*Exercise requirements:*
In the records below, find the line that contains "geen zin in.’", then write out that line and each one after it exactly, up to and including the last.

*Records:*
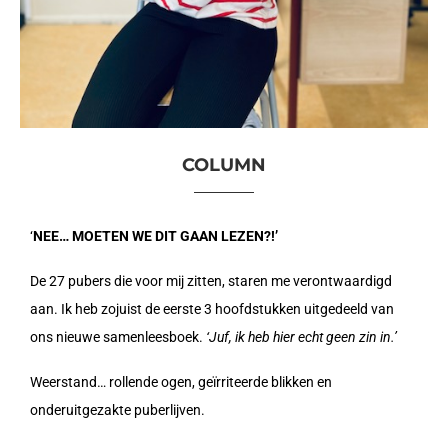
COLUMN
‘
NEE… MOETEN WE DIT GAAN LEZEN?!’
De 27 pubers die voor mij zitten, staren me verontwaardigd
aan. Ik heb zojuist de eerste 3 hoofdstukken uitgedeeld van
ons nieuwe samenleesboek.
‘Juf, ik heb hier echt geen zin in.’
Weerstand… rollende ogen, geïrriteerde blikken en
onderuitgezakte puberlijven.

*Exercise answer:*
‘Juf, ik heb hier echt geen zin in.’
Weerstand… rollende ogen, geïrriteerde blikken en
onderuitgezakte puberlijven.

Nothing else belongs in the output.